The UO and Gaza

On Wednesday, Oct. 9, Dennis Ross, the American face most visible throughout the so-called “peace process” mediating the Israeli-Palestinian divide, widely viewed as “Israel’s lawyer,” appeared at the University of Oregon, sponsored by three Jewish and no Palestinian or Arab organizations.

This is 12 years after his earlier UO appearance and 26 years since the negotiations were launched based on the 1993 Oslo Accords, a Bantustan model replicating Apartheid South Africa.

The 1991 Madrid proposal envisioning two peoples sharing the land “as neighbors and equals” drafted by the Palestinian delegation guided by international attorney Francis Boyle was betrayed by Yasser Arafat at Oslo, although Boyle had presciently warned against Israel’s proposal.

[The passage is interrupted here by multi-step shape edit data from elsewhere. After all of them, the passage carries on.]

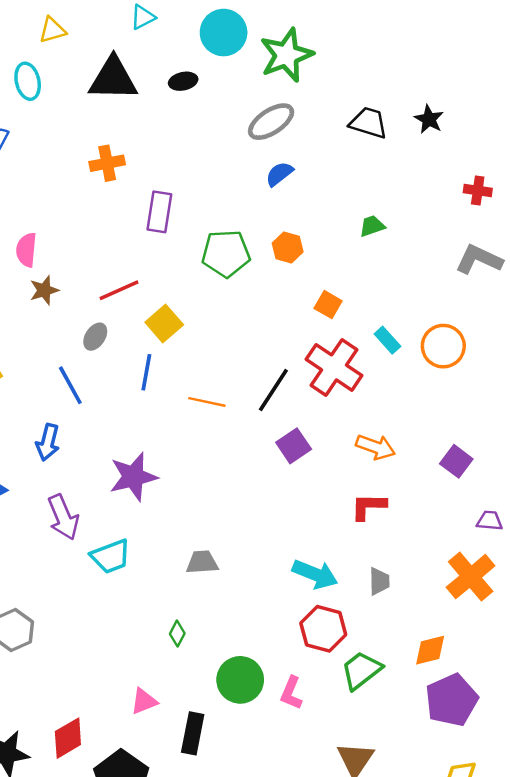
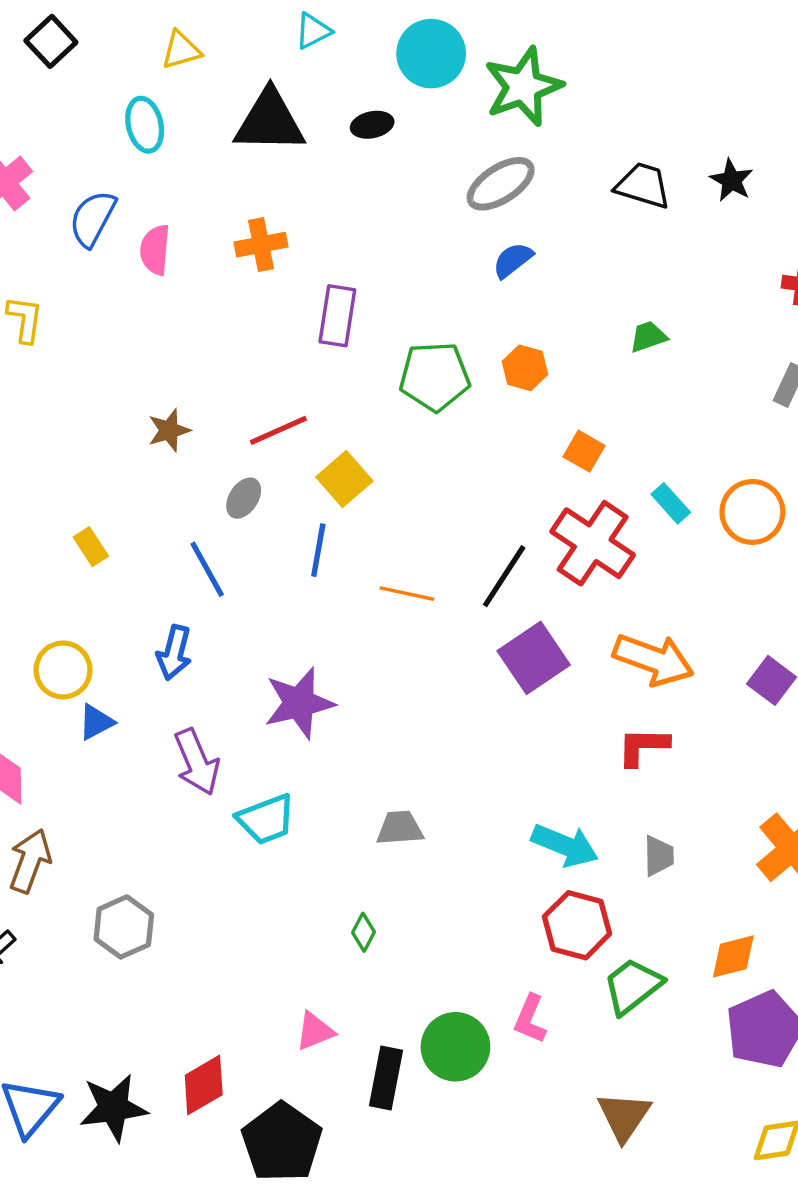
pink semicircle: (26, 250) -> (155, 250), moved
purple square: (294, 446) -> (534, 658), size x1.4
orange arrow: (376, 447) -> (653, 660), size x1.4
green circle: (240, 680) -> (455, 1047), moved

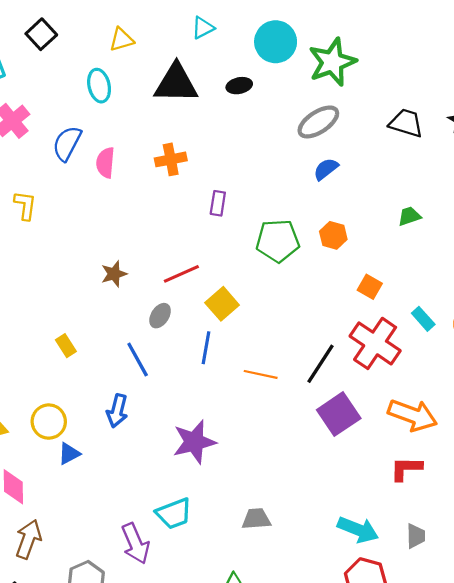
purple rectangle: (337, 316) -> (218, 203), size x0.7
purple arrow: (197, 762) -> (135, 544), moved

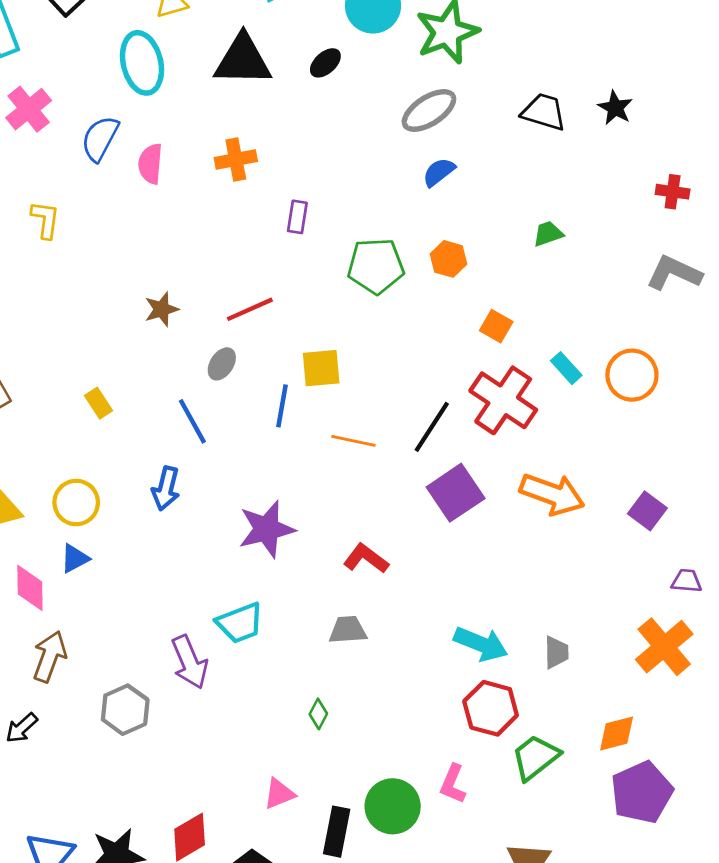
cyan ellipse: (99, 86) -> (142, 63), size x1.4
black ellipse: (239, 86) -> (325, 63), turned -30
yellow square: (222, 304) -> (321, 368), moved, turned 36
blue triangle: (69, 454) -> (75, 559), moved
red L-shape: (406, 469) -> (366, 559), moved, turned 36

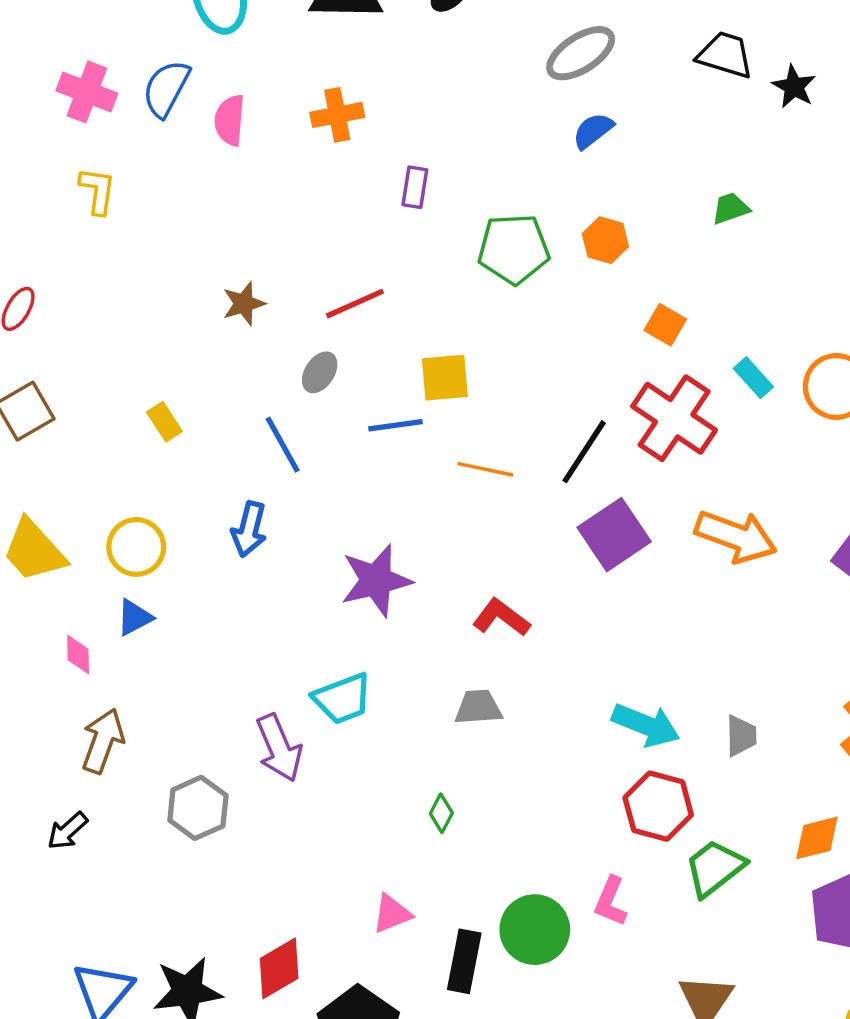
black star: (615, 108) -> (794, 87), moved
pink cross: (29, 109) -> (87, 92), moved, turned -30
blue line: (282, 406) -> (395, 425), turned 72
pink diamond: (30, 588) -> (78, 655), size x0.7

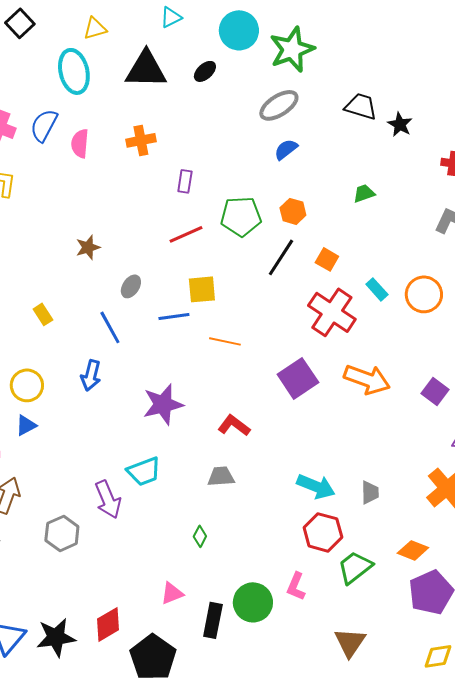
red line: (355, 304) -> (186, 234), moved
black line: (584, 452) -> (281, 257), moved
orange diamond: (817, 838) -> (413, 550), turned 36

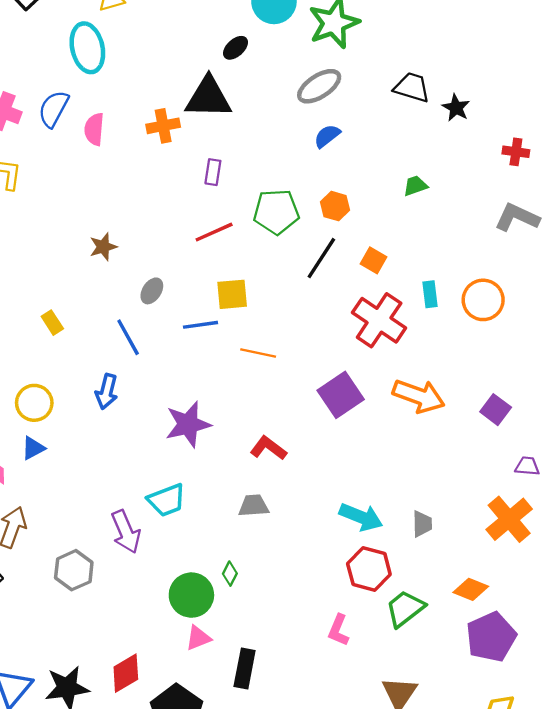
black triangle: (146, 69) -> (208, 98), moved
cyan rectangle: (377, 289) -> (430, 294), turned 35
green circle: (253, 602) -> (191, 595), moved

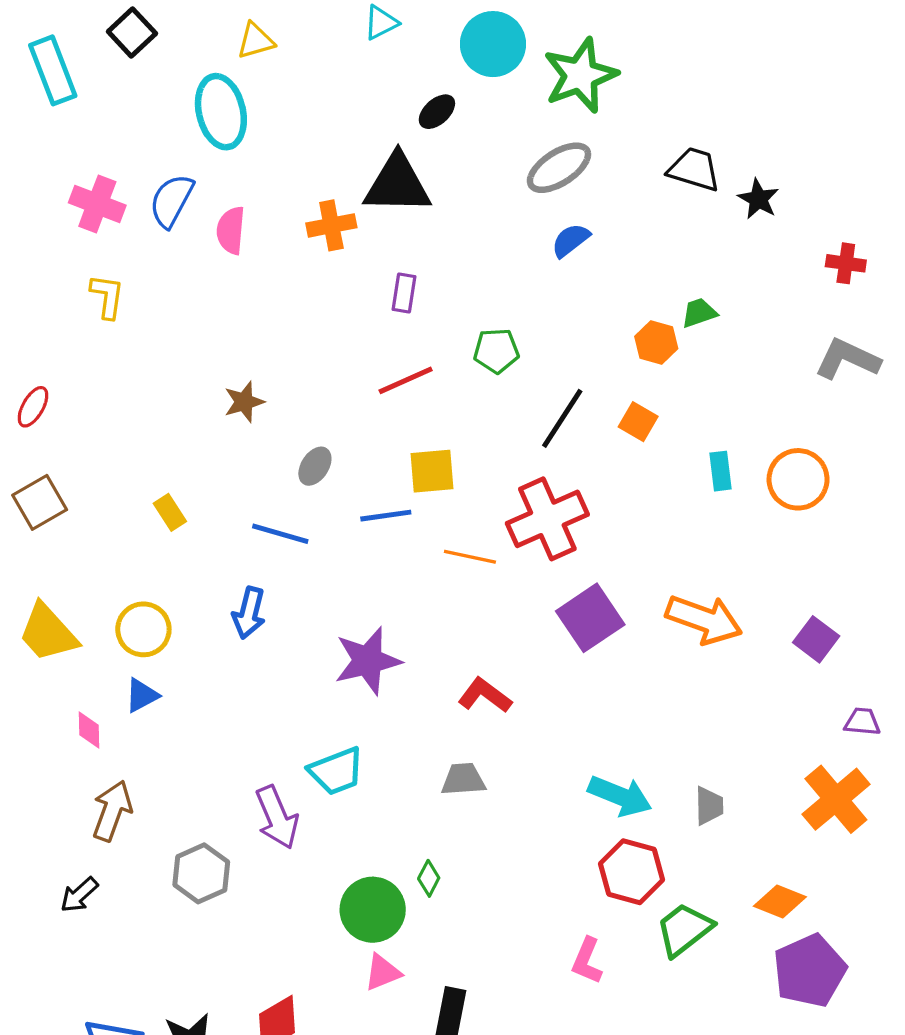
orange hexagon: (335, 206) -> (656, 342), moved
green pentagon: (276, 212) -> (496, 351), size x0.7
red cross: (379, 320) -> (547, 519), moved, turned 32
blue line: (128, 337) -> (280, 534), turned -45

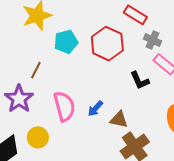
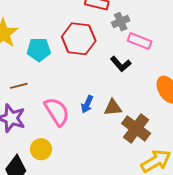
gray cross: (152, 40) -> (121, 22), turned -30
cyan pentagon: (66, 42) -> (39, 50), turned 30
brown line: (36, 70) -> (19, 86), turned 66

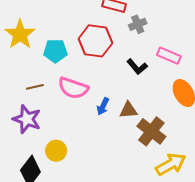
pink rectangle: (140, 41) -> (169, 56), moved
pink semicircle: (57, 112) -> (73, 88), moved, turned 140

Predictably, Israel has doubled down on land theft and oppression of colonized Palestinians, including its chokehold on Gaza and periodic massacres to “mow the lawn.”

Palestinian resistance to assert its internationally recognized human rights and preserve its dignity are denigrated as “terrorism.”

Columbia University’s famed Palestinian scholar Edward Said named Ross an “administration flack.” Peace is no closer than it was when the U.S. intruded. Justice and equality are equally distant hopes.

In my field of behavioral research, an intervention tested and found ineffective receives neither further funding nor public trust.